Material for this task: Begin

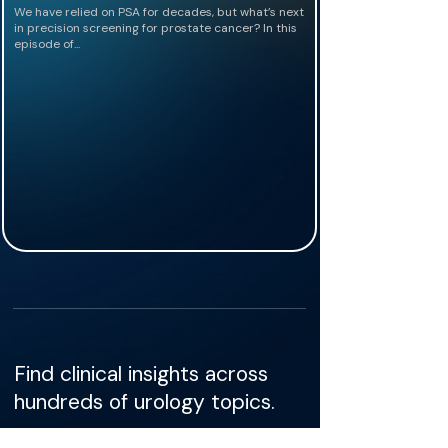
We have relied on PSA for decades, but what’s next
in precision screening for prostate cancer? In this
episode of...
Find clinical insights across
hundreds of urology topics.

Material for this task: End

What you return must match the records letter for letter, except that the pictures stay out.

We have relied on PSA for decades, but what’s next
in precision screening for prostate cancer? In this
episode of...
Find clinical insights across
hundreds of urology topics.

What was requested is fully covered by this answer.